▸ Work order:
How many lines in the records below contain "France"? Reply with the number only.

★ ★ ★ ★

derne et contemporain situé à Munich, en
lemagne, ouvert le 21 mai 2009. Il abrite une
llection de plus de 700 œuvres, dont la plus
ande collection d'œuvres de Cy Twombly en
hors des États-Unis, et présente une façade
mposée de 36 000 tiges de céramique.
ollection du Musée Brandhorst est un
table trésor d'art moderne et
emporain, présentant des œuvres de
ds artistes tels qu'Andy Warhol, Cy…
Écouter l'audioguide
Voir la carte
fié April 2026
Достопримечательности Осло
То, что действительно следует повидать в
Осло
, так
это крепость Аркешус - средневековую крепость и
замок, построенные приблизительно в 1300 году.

★ ★ ★ ★

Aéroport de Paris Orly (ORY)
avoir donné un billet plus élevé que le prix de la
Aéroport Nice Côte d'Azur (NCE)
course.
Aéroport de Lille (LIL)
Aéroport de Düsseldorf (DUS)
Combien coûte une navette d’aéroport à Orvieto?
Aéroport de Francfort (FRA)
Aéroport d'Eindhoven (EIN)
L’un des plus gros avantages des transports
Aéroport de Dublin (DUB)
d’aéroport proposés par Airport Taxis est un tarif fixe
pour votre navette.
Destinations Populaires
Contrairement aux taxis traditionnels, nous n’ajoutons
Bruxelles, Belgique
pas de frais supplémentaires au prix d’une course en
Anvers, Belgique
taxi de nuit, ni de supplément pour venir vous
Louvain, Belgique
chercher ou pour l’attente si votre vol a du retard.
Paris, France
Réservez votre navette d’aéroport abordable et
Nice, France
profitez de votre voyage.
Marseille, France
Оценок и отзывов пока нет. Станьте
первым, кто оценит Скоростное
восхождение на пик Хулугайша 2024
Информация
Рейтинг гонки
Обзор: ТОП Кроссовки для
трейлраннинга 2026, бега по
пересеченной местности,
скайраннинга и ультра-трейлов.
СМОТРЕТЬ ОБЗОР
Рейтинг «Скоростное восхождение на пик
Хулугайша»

★ ★ ★ ★

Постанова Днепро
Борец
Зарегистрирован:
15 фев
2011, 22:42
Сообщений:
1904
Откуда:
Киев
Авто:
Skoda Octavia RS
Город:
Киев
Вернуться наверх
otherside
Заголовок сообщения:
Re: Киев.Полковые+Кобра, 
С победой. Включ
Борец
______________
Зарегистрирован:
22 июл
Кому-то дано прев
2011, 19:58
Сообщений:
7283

★ ★ ★ ★

▸ Answer for the task:
3